- _Problem description_:
Your job is to copy every line in the material containing the word "possibile".

┌──

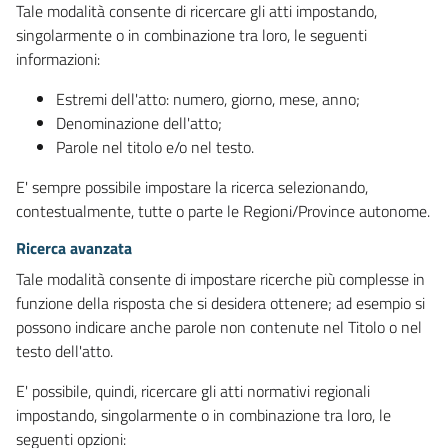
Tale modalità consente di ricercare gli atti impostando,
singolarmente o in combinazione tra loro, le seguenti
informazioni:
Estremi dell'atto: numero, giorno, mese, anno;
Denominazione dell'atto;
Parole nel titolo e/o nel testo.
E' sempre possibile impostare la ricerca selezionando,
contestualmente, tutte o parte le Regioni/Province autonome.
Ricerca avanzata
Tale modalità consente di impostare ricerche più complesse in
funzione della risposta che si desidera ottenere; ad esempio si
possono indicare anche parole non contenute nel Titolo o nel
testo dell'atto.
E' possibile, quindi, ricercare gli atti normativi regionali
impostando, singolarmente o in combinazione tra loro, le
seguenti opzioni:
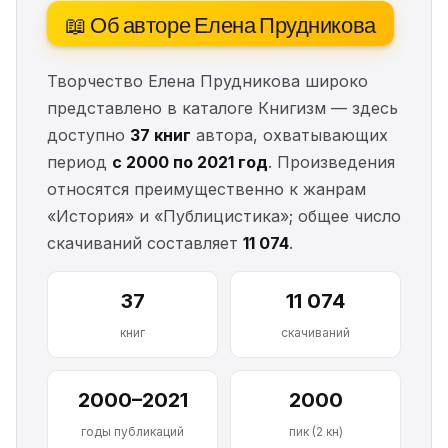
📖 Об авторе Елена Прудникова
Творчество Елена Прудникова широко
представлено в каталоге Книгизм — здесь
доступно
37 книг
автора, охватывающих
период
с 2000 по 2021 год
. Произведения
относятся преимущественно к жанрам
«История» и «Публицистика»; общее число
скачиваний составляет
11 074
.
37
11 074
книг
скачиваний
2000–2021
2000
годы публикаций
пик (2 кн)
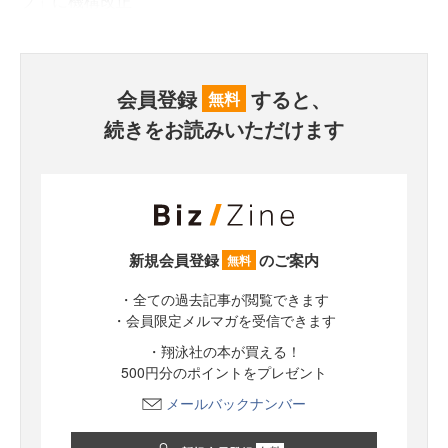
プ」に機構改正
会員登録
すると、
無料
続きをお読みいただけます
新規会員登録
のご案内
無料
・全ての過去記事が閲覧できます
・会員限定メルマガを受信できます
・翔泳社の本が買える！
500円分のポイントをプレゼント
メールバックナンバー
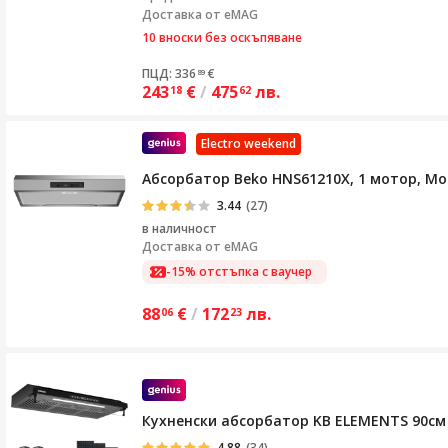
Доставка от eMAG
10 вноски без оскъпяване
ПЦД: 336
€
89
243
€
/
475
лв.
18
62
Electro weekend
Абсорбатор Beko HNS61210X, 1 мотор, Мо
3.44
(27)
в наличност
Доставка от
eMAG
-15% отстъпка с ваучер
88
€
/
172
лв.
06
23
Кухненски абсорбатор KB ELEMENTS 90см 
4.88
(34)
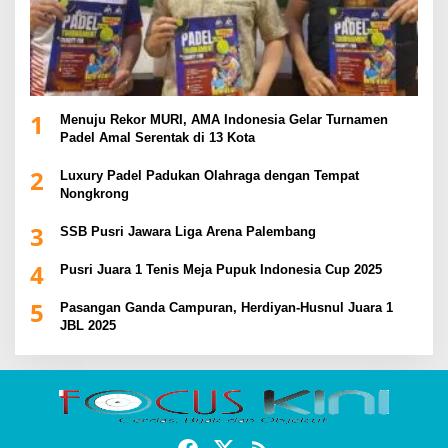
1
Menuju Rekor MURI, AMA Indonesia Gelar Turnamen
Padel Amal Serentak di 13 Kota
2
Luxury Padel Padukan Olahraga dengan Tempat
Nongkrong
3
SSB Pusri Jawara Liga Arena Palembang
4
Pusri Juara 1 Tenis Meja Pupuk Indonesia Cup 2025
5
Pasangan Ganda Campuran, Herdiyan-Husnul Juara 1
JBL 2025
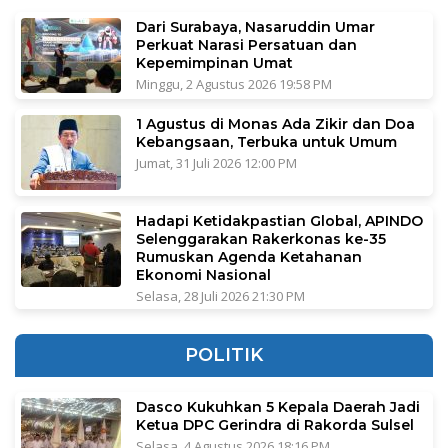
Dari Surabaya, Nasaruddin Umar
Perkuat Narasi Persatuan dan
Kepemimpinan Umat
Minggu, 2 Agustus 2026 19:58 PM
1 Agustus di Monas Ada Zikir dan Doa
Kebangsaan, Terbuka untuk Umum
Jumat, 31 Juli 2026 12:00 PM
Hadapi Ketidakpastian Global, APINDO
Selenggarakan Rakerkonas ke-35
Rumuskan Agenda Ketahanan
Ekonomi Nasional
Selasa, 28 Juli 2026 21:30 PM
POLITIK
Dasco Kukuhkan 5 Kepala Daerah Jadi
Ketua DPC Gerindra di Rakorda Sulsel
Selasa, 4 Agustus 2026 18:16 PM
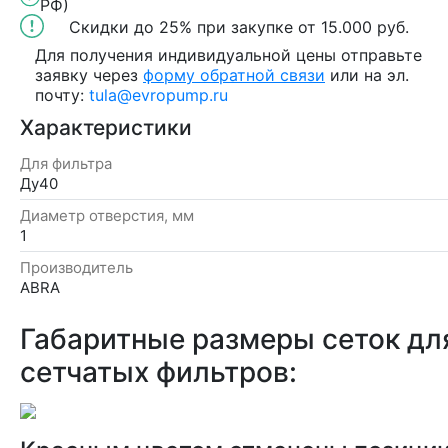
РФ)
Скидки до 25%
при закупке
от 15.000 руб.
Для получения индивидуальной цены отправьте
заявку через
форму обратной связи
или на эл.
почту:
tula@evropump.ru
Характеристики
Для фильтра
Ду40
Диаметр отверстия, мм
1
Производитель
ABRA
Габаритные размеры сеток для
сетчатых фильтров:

└──
┌──

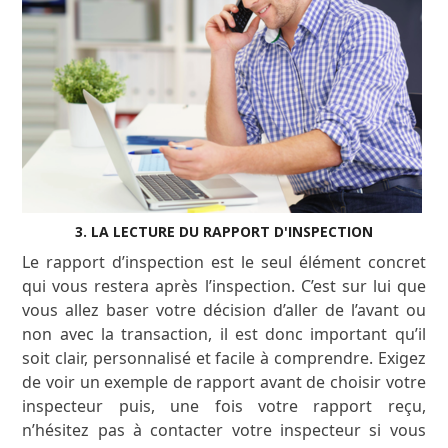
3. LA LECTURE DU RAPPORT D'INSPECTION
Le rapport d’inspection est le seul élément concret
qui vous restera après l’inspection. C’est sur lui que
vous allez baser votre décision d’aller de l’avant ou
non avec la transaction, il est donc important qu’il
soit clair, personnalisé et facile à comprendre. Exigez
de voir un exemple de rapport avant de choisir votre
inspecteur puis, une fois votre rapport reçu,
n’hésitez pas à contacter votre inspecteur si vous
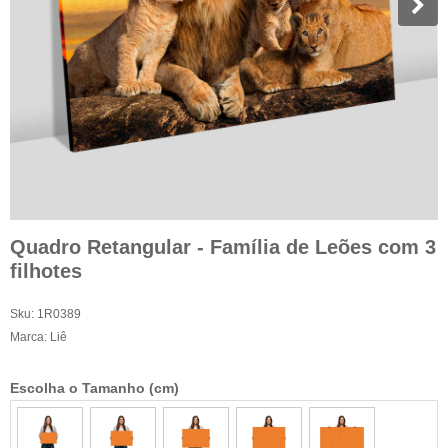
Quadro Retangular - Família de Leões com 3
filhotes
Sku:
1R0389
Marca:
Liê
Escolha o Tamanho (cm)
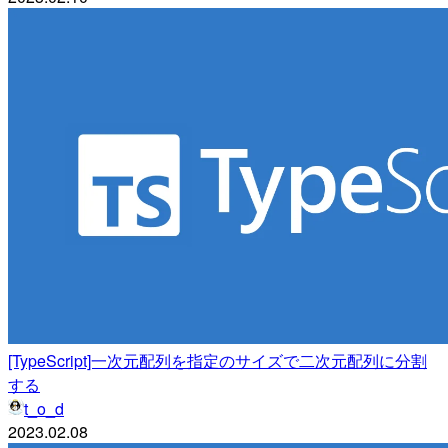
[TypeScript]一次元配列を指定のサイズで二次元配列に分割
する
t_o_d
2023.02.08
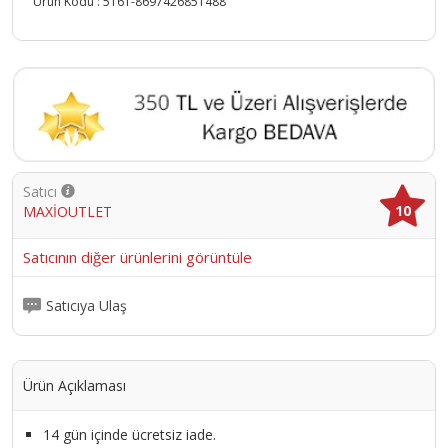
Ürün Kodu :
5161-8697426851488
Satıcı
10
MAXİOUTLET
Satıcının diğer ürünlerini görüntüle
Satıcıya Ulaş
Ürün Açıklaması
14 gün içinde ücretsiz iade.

└──

- _Response_:
E' sempre possibile impostare la ricerca selezionando,
E' possibile, quindi, ricercare gli atti normativi regionali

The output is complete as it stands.